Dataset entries
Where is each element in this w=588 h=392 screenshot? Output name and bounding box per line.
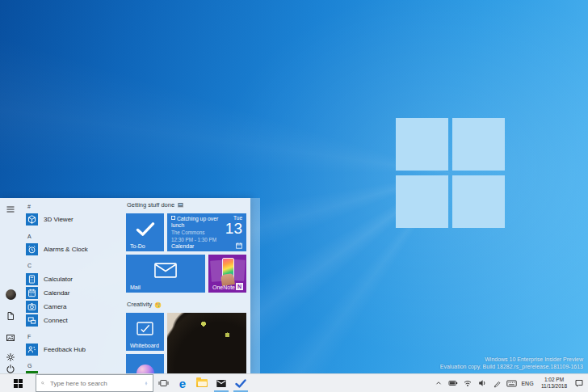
cortana-orb-icon [126,354,164,373]
app-section-header[interactable]: C [27,262,32,270]
mail-tile[interactable]: Mail [126,255,205,293]
event-title: Catching up over lunch [171,216,218,228]
watermark-line1: Windows 10 Enterprise Insider Preview [440,356,583,363]
app-section-header[interactable]: A [27,233,32,241]
touch-keyboard-button[interactable] [505,374,518,392]
app-item-alarms-clock[interactable]: Alarms & Clock [26,243,88,255]
calendar-date: Tue 13 [225,215,242,237]
pictures-icon [6,333,15,343]
touch-keyboard-icon [506,379,517,388]
calendar-tile[interactable]: Catching up over lunch The Commons 12:30… [167,213,246,251]
file-explorer-button[interactable] [192,374,212,392]
windows-logo [396,118,506,228]
clock[interactable]: 1:02 PM 11/13/2018 [537,377,571,390]
todo-button[interactable] [231,374,250,392]
start-menu-acrylic-edge [250,198,260,373]
tile-area: Getting stuff done To-Do Catching up ove… [126,198,247,373]
app-list: # 3D Viewer A Alarms & Clock C Calculato… [26,198,124,373]
task-view-button[interactable] [153,374,173,392]
evaluation-watermark: Windows 10 Enterprise Insider Preview Ev… [440,356,583,370]
pen-icon [493,379,502,388]
mail-icon [216,379,227,388]
battery-icon [448,378,458,388]
whiteboard-icon [126,313,164,344]
tile-group-title-creativity[interactable]: Creativity [127,301,162,309]
onenote-tile[interactable]: OneNote N [208,255,246,293]
user-account-button[interactable] [5,289,16,300]
event-reminder-icon [171,216,175,220]
windows-logo-pane [396,175,448,228]
alarm-clock-icon [26,243,38,255]
app-section-header[interactable]: # [27,203,31,211]
taskbar-search[interactable] [36,374,153,392]
action-center-icon [574,378,584,388]
app-item-calculator[interactable]: Calculator [26,273,73,285]
mail-button[interactable] [212,374,231,392]
calendar-day: 13 [225,221,242,237]
app-item-feedback-hub[interactable]: Feedback Hub [26,344,86,356]
search-input[interactable] [48,379,141,388]
calendar-glyph-icon [236,242,242,249]
pen-status[interactable] [490,374,503,392]
battery-status[interactable] [447,374,460,392]
microphone-icon[interactable] [145,379,148,388]
pictures-button[interactable] [5,332,16,344]
system-tray: ENG 1:02 PM 11/13/2018 [432,374,588,392]
power-button[interactable] [5,363,16,373]
start-menu-rail [0,198,21,373]
app-item-3d-viewer[interactable]: 3D Viewer [26,213,74,226]
task-view-icon [158,378,169,388]
calculator-icon [26,273,38,285]
windows-logo-pane [452,175,505,228]
file-explorer-icon [196,379,208,387]
tile-label: To-Do [130,243,145,249]
tile-label: Whiteboard [130,343,159,348]
windows-logo-pane [452,118,505,171]
windows-logo-pane [396,118,448,171]
app-item-calendar[interactable]: Calendar [26,287,69,299]
feedback-hub-icon [26,344,38,356]
3d-viewer-icon [26,213,38,226]
action-center-button[interactable] [573,374,586,392]
watermark-line2: Evaluation copy. Build 18282.rs_prerelea… [440,363,583,370]
mail-envelope-icon [126,255,205,286]
document-icon [6,311,15,321]
app-section-header[interactable]: F [27,333,31,341]
edge-button[interactable]: e [173,374,192,392]
onenote-logo-badge: N [236,283,243,290]
tile-label: Calendar [171,243,194,249]
show-hidden-icons-button[interactable] [432,374,445,392]
speaker-icon [477,378,487,388]
palette-emoji [154,301,162,309]
power-icon [6,364,15,373]
documents-button[interactable] [5,310,16,322]
chevron-up-icon [435,379,443,387]
app-section-header[interactable]: G [27,362,32,370]
clock-time: 1:02 PM [537,377,571,383]
clock-date: 11/13/2018 [537,383,571,390]
screen: Windows 10 Enterprise Insider Preview Ev… [0,0,588,392]
todo-check-icon [235,379,246,388]
volume-status[interactable] [476,374,489,392]
whiteboard-tile[interactable]: Whiteboard [126,313,164,351]
app-item-connect[interactable]: Connect [26,314,68,327]
windows-start-icon [14,379,23,388]
tile-group-title-getting-stuff-done[interactable]: Getting stuff done [127,201,184,209]
todo-tile[interactable]: To-Do [126,213,164,251]
start-button[interactable] [0,374,36,392]
event-location: The Commons [171,230,220,236]
photo-tile[interactable] [167,313,246,373]
search-icon [41,379,44,387]
cortana-tile[interactable] [126,354,164,373]
hamburger-icon [6,204,15,214]
laptop-emoji [177,202,184,209]
expand-menu-button[interactable] [5,204,16,215]
camera-icon [26,301,38,313]
todo-checkmark-icon [126,213,164,245]
language-indicator[interactable]: ENG [519,381,536,386]
app-item-camera[interactable]: Camera [26,301,66,313]
wifi-icon [463,378,472,388]
settings-button[interactable] [5,352,16,363]
network-status[interactable] [461,374,474,392]
user-avatar [6,289,16,300]
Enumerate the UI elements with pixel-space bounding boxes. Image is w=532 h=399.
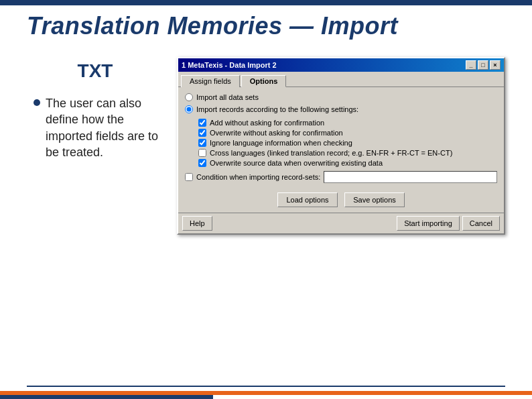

• GOAL OF THE EXERCISE
Could every line above be set down exactly, with the pictures omitted?

• ANSWER SPACE
Where is each element in this w=588 h=392 screenshot? Output name and bounding box per line.
cortana-orb-icon [126,354,164,373]
app-section-header[interactable]: C [27,262,32,270]
mail-tile[interactable]: Mail [126,255,205,293]
event-title: Catching up over lunch [171,216,218,228]
watermark-line1: Windows 10 Enterprise Insider Preview [440,356,583,363]
app-section-header[interactable]: A [27,233,32,241]
touch-keyboard-button[interactable] [505,374,518,392]
app-item-alarms-clock[interactable]: Alarms & Clock [26,243,88,255]
calendar-date: Tue 13 [225,215,242,237]
pictures-icon [6,333,15,343]
touch-keyboard-icon [506,379,517,388]
calendar-tile[interactable]: Catching up over lunch The Commons 12:30… [167,213,246,251]
file-explorer-button[interactable] [192,374,212,392]
windows-logo [396,118,506,228]
clock[interactable]: 1:02 PM 11/13/2018 [537,377,571,390]
todo-button[interactable] [231,374,250,392]
start-menu-acrylic-edge [250,198,260,373]
tile-area: Getting stuff done To-Do Catching up ove… [126,198,247,373]
app-list: # 3D Viewer A Alarms & Clock C Calculato… [26,198,124,373]
task-view-button[interactable] [153,374,173,392]
evaluation-watermark: Windows 10 Enterprise Insider Preview Ev… [440,356,583,370]
pen-icon [493,379,502,388]
mail-icon [216,379,227,388]
battery-icon [448,378,458,388]
whiteboard-icon [126,313,164,344]
tile-group-title-creativity[interactable]: Creativity [127,301,162,309]
onenote-tile[interactable]: OneNote N [208,255,246,293]
user-account-button[interactable] [5,289,16,300]
event-reminder-icon [171,216,175,220]
windows-logo-pane [396,175,448,228]
alarm-clock-icon [26,243,38,255]
app-section-header[interactable]: # [27,203,31,211]
taskbar-search[interactable] [36,374,153,392]
action-center-icon [574,378,584,388]
app-item-calculator[interactable]: Calculator [26,273,73,285]
mail-button[interactable] [212,374,231,392]
calendar-day: 13 [225,221,242,237]
app-item-feedback-hub[interactable]: Feedback Hub [26,344,86,356]
search-input[interactable] [48,379,141,388]
calendar-glyph-icon [236,242,242,249]
pen-status[interactable] [490,374,503,392]
battery-status[interactable] [447,374,460,392]
microphone-icon[interactable] [145,379,148,388]
pictures-button[interactable] [5,332,16,344]
system-tray: ENG 1:02 PM 11/13/2018 [432,374,588,392]
power-button[interactable] [5,363,16,373]
start-menu-rail [0,198,21,373]
app-item-3d-viewer[interactable]: 3D Viewer [26,213,74,226]
task-view-icon [158,378,169,388]
calculator-icon [26,273,38,285]
windows-logo-pane [452,175,505,228]
file-explorer-icon [196,379,208,387]
tile-label: To-Do [130,243,145,249]
tile-label: Whiteboard [130,343,159,348]
windows-logo-pane [452,118,505,171]
windows-logo-pane [396,118,448,171]
app-item-calendar[interactable]: Calendar [26,287,69,299]
feedback-hub-icon [26,344,38,356]
3d-viewer-icon [26,213,38,226]
action-center-button[interactable] [573,374,586,392]
watermark-line2: Evaluation copy. Build 18282.rs_prerelea… [440,363,583,370]
mail-envelope-icon [126,255,205,286]
document-icon [6,311,15,321]
app-section-header[interactable]: F [27,333,31,341]
edge-button[interactable]: e [173,374,192,392]
onenote-logo-badge: N [236,283,243,290]
tile-label: Calendar [171,243,194,249]
show-hidden-icons-button[interactable] [432,374,445,392]
speaker-icon [477,378,487,388]
palette-emoji [154,301,162,309]
power-icon [6,364,15,373]
documents-button[interactable] [5,310,16,322]
chevron-up-icon [435,379,443,387]
app-section-header[interactable]: G [27,362,32,370]
clock-time: 1:02 PM [537,377,571,383]
clock-date: 11/13/2018 [537,383,571,390]
screen: Windows 10 Enterprise Insider Preview Ev… [0,0,588,392]
todo-check-icon [235,379,246,388]
volume-status[interactable] [476,374,489,392]
whiteboard-tile[interactable]: Whiteboard [126,313,164,351]
app-item-connect[interactable]: Connect [26,314,68,327]
windows-start-icon [14,379,23,388]
tile-group-title-getting-stuff-done[interactable]: Getting stuff done [127,201,184,209]
todo-tile[interactable]: To-Do [126,213,164,251]
start-button[interactable] [0,374,36,392]
event-location: The Commons [171,230,220,236]
photo-tile[interactable] [167,313,246,373]
search-icon [41,379,44,387]
cortana-tile[interactable] [126,354,164,373]
hamburger-icon [6,204,15,214]
laptop-emoji [177,202,184,209]
expand-menu-button[interactable] [5,204,16,215]
camera-icon [26,301,38,313]
todo-checkmark-icon [126,213,164,245]
language-indicator[interactable]: ENG [519,381,536,386]
app-item-camera[interactable]: Camera [26,301,66,313]
wifi-icon [463,378,472,388]
settings-button[interactable] [5,352,16,363]
network-status[interactable] [461,374,474,392]
user-avatar [6,289,16,300]
Enumerate the UI elements with pixel-space bounding boxes. Image is w=532 h=399.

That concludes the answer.